EUROPA: CARDINALE PÉTER ERDO, ARCIVESCOVO DI ESZTERGOM-BUDAPEST, PRESIDENTE DELLA CONFERENZA EPISCOPALE, PRESIDENTE DEL "CONSILIUM CONFERENTIARUM EPISCOPORUM EUROPAE" (C.C.E.E.) (UNGHERIA). “L’Europa è debitore del Medio Oriente. Non soltanto una moltitudine degli elementi fondamentali della nostra cultura proviene da quella regione, ma anche i primi missionari del nostro continente sono arrivati da lì. (...) Pensando al Medio Oriente, noi europei dobbiamo esaminare la nostra coscienza. È vivo ancora il messaggio del Vangelo tra di noi, quella buona novella che abbiamo ricevuto dagli apostoli? O non si vede più nella nostra vita quella luce e quell’entusiasmo che scaturisce dalla fede in Cristo? Nei nostri tempi, quando i profughi ed emigranti cristiani arrivano in Europa dai diversi Paesi del Medio Oriente qual’è la nostra reazione? Siamo abbastanza attenti alla cause che costringono migliaia se non milioni di cristiani a lasciare la terra dove abitavano i loro antenati da quasi duemila anni? È vero che anche il nostro comportamento è responsabile per quello che sta accadendo? Siamo proprio di fronte ad una grande sfida. (...) Sappiamo esprimere in modo efficace il nostro sostegno ai cristiani del Medio Oriente? (...) I cristiani che arrivano dal Medio Oriente bussano alla porta dei nostri cuori e risvegliano la nostra coscienza cristiana”.

OCEANIA: ARCIVESCOVO JOHN ATCHERLEY DEW, DI WELLINGTON, PRESIDENTE DELLA "FEDERATION OF CATHOLIC BISHOPS' CONFERENCES OF OCEANIA" (F.C.B.C.O.) (NUOVA ZELANDA). “Tra i cinque milioni di cattolici in Australia un numero piccolo ma importante fa parte delle Chiese cattoliche orientali. Le due principali Chiese cattoliche orientali in Australia sono la Maronita e la Melchita (...) Oltre a queste Chiese cattoliche orientali, vi sono anche la Caldea, Sira, Siro-Malabarese e Copta. Le eparchie maronita, melchita e caldea si estendono in Nuova Zelanda offrendo servizi pastorali e liturgici anche alle comunità lì residenti. Il Medio Oriente è presente in Oceania attraverso i migranti e i rifugiati che si sono stabiliti nella regione: ebrei europei sin dagli inizi dell’insediamento in Australia e Nuova Zelanda, nonché rifugiati dalla Germania degli anni intorno al 1930 e sopravvissuti alla Shoah; libanesi, palestinesi, egiziani; iracheni, cristiani e musulmani; e, in tempi più recenti, rifugiati curdi dall’Iraq, dall’Iran e dalla Turchia. I nostri legami storici sono fortemente caratterizzati dalla guerra e dalla pace. (...) Questi legami vengono cementati oggi attraverso la presenza di numerosi pellegrini dell’Oceania che visitano la Terra Santa, attraverso il reinsediamento dei rifugiati, i programmi di aiuto allo sviluppo di Caritas Internationalis; la presenza di ordini religiosi internazionali che si dedicano al lavoro educativo o al sostegno dei luoghi sacri”.
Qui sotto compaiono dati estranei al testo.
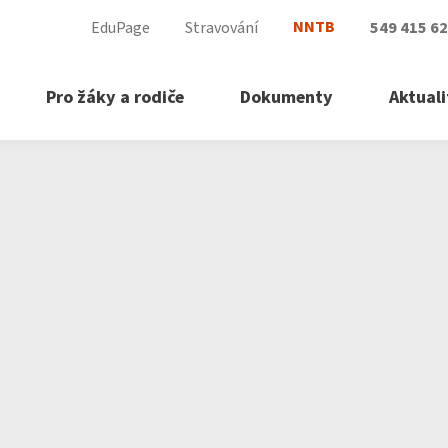
NNTB
EduPage
Stravování
549 415 6
Pro žáky a rodiče
Dokumenty
Aktuali
ový poradce
›
Soňa Kvíčalová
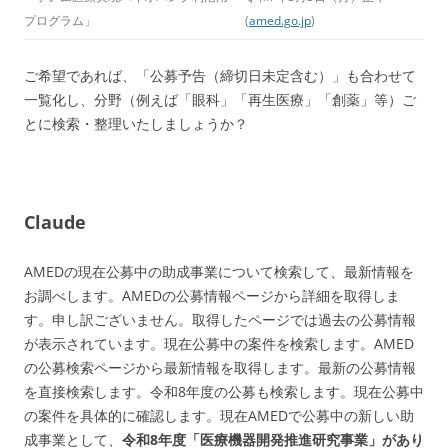
プログラム」
(
amed.go.jp
)
ご希望であれば、「公募予告（締切日未定含む）」も合わせて
一覧化し、分野（例えば「眼科」「再生医療」「創薬」等）ご
とに検索・整理いたしましょうか？
Claude
AMEDの現在公募中の助成事業について検索して、最新情報を
お調べします。AMEDの公募情報ページから詳細を取得しま
す。申し訳ございません。取得したページでは過去の公募情報
が表示されています。現在公募中の案件を検索します。AMED
の公募検索ページから最新情報を取得します。最新の公募情報
を直接検索します。令和8年度の公募も検索します。現在公募中
の案件を具体的に確認します。現在AMEDで公募中の新しい助
成事業として、
令和8年度「医療機器開発推進研究事業」があり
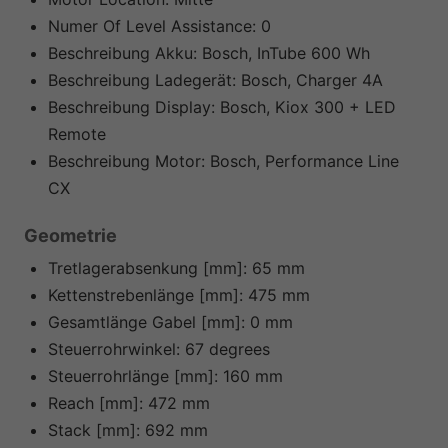
Numer Of Level Assistance:
0
Beschreibung Akku:
Bosch, InTube 600 Wh
Beschreibung Ladegerät:
Bosch, Charger 4A
Beschreibung Display:
Bosch, Kiox 300 + LED
Remote
Beschreibung Motor:
Bosch, Performance Line
CX
Geometrie
Tretlagerabsenkung [mm]:
65 mm
Kettenstrebenlänge [mm]:
475 mm
Gesamtlänge Gabel [mm]:
0 mm
Steuerrohrwinkel:
67 degrees
Steuerrohrlänge [mm]:
160 mm
Reach [mm]:
472 mm
Stack [mm]:
692 mm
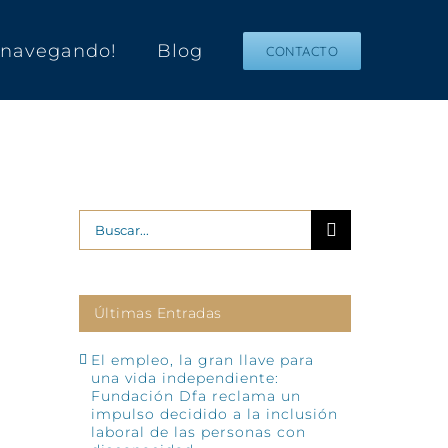
s navegando!
Blog
CONTACTO
Buscar:
Últimas Entradas
El empleo, la gran llave para
una vida independiente:
Fundación Dfa reclama un
impulso decidido a la inclusión
laboral de las personas con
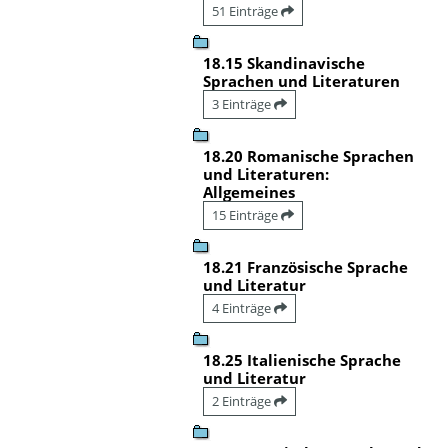
51 Einträge
18.15 Skandinavische
Sprachen und Literaturen
3 Einträge
18.20 Romanische Sprachen
und Literaturen:
Allgemeines
15 Einträge
18.21 Französische Sprache
und Literatur
4 Einträge
18.25 Italienische Sprache
und Literatur
2 Einträge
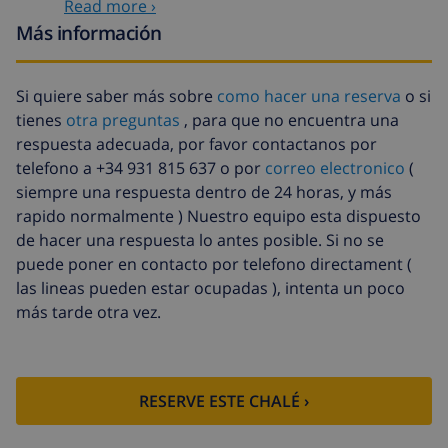
Read more ›
Más información
Cuna
4,69 US$ por día
Animales
46,91 US$
Si quiere saber más sobre
como hacer una reserva
o si
tienes
otra preguntas
, para que no encuentra una
Cama extra
14,07 US$ por día
respuesta adecuada, por favor contactanos por
Fondo cancelación:
4.80% del importe total
telefono a +34 931 815 637 o por
correo electronico
(
siempre una respuesta dentro de 24 horas, y más
rapido normalmente ) Nuestro equipo esta dispuesto
de hacer una respuesta lo antes posible. Si no se
puede poner en contacto por telefono directament (
las lineas pueden estar ocupadas ), intenta un poco
más tarde otra vez.
RESERVE ESTE CHALÉ ›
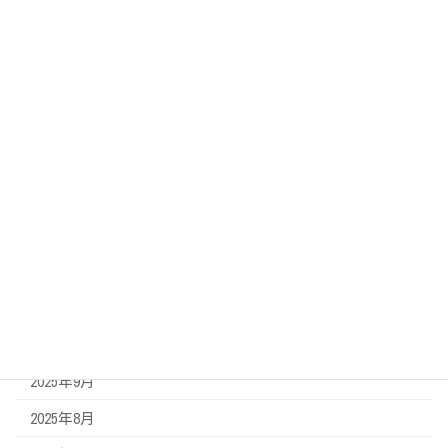
未分類
アーカイブ
2026年7月
2026年6月
2026年5月
2026年3月
2026年2月
2025年12月
2025年11月
2025年9月
2025年8月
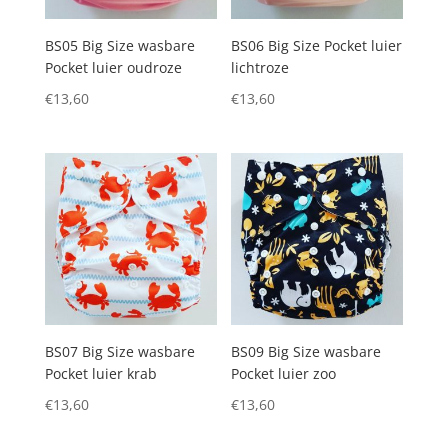
BS05 Big Size wasbare
BS06 Big Size Pocket luier
Pocket luier oudroze
lichtroze
€
13,60
€
13,60
BS07 Big Size wasbare
BS09 Big Size wasbare
Pocket luier krab
Pocket luier zoo
€
13,60
€
13,60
AMERICA LATINA: ARCIVESCOVO RAYMUNDO DAMASCENO ASSIS, DI APARECIDA, PRESIDENTE DEL CONSIGLIO EPISCOPALE LATINOAMERICANO (C.E.L.AM.) (BRASILE). “Nei nostri paesi latino-americani e dei Caraibi abbiamo molti emigranti mediorientali - di prima e seconda generazione - la maggior parte dei quali sono cristiani. Molti sono entrati a far parte della Chiesa latina e ci sono piccoli gruppi con le proprie eparchie. Il nostro desiderio è che si cresca ancora di più nella coscienza della nostra comune fede cattolica e che ci si avvicini maggiormente a un’azione missionaria condivisa. In questo momento stiamo realizzando in tutte le nostre Chiese la cosiddetta ‘Missione Continentale’, frutto della Conferenza Generale di Aparecida. Sarebbe una splendida testimonianza poterci unire in questo sforzo evangelizzatore. Da ultimo, vogliamo condividere con voi la preoccupazione per il conflitto israelo-palestinese. Anche in questo siamo in comunione con il Santo Padre nel suo sforzo di trovare una soluzione al conflitto. Che sia ristabilita nella terra di Gesù la pace fra questi due popoli!”.

ARCIVESCOVO ELIAS CHACOUR, DI AKKA, SAN GIOVANNI D'ACRI, TOLEMAIDE DEI GRECO-MELKITI (ISRAELE). “Negli ultimi venti secoli è stato come se i nostri cristiani di Terra Santa fossero condannati e avessero il privilegio di condividere l’oppressione, la persecuzione e la sofferenza con Cristo. (...) Come arcivescovo della comunità cattolica più grande in Terra Santa, la Chiesa cattolica melkita, vi invito qui, e chiedo al Santo Padre, di dedicare sempre più attenzione alle pietre vive della Terra Santa. (...) Siamo in Galilea da tempi immemori. Ora siamo in Israele. Vogliamo restare dove siamo e abbiamo bisogno della vostra amicizia più che dei vostri soldi”.

ARCIVESCOVO BOUTROS MARAYATI, DI ALEP DEGLI ARMENI (SIRIA). “Se vogliamo che questa Assemblea speciale sia feconda, dobbiamo pensare a una conferenza speciale per ciascun paese, avente un aspetto ecumenico, dove poter discutere delle questioni a seconda delle situazioni locali. Indubbiamente le sfide sono le stesse, ma ogni paese ha una situazione propria. (...) Negli ultimi 100 anni l’emigrazione o la deportazione violenta hanno continuato a verificarsi in Oriente. (...) Stiamo forse aspettando il giorno in cui il mondo come spettatore e l’indifferenza delle Chiese occidentali rimarranno fermi ad osservare la ‘morte dei Cristiani d’Oriente? Malgrado le crisi e le difficoltà che si presentano alla nostra vista cristiana e alle nostre relazioni ecumeniche, noi continuiamo a ‘credere, sperando contro ogni speranza”.